*** Opening Available data ***

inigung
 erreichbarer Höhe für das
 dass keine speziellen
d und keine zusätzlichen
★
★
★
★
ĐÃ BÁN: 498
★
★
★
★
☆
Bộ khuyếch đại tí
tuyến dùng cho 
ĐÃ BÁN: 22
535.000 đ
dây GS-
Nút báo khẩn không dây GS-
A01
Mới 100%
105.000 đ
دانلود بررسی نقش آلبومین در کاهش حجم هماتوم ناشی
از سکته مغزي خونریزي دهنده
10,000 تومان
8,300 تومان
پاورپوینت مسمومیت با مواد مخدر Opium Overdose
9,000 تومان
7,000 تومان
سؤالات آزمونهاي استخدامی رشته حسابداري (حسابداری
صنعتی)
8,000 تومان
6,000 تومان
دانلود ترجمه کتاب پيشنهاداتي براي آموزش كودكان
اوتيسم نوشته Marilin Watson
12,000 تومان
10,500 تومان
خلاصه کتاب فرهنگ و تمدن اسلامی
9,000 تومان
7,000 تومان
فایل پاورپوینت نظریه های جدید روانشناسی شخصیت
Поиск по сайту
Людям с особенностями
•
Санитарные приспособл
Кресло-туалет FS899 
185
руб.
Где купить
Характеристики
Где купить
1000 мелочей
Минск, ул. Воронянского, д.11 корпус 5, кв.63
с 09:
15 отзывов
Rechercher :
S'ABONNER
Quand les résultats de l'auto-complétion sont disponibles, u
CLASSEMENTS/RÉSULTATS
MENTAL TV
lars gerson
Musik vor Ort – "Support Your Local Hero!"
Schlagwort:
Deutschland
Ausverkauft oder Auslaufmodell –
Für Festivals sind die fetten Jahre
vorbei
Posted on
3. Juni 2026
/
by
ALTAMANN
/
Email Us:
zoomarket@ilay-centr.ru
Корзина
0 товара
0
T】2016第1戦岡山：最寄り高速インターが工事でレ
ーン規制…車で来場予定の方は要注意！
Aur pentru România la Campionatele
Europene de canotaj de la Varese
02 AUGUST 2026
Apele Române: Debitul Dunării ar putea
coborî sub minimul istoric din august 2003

*** Closing Available data ***

> **Exercise instructions**
Check all the records above and select each line where the string "تومان" is found.

> **Task answer**
10,000 تومان
8,300 تومان
9,000 تومان
7,000 تومان
8,000 تومان
6,000 تومان
12,000 تومان
10,500 تومان
9,000 تومان
7,000 تومان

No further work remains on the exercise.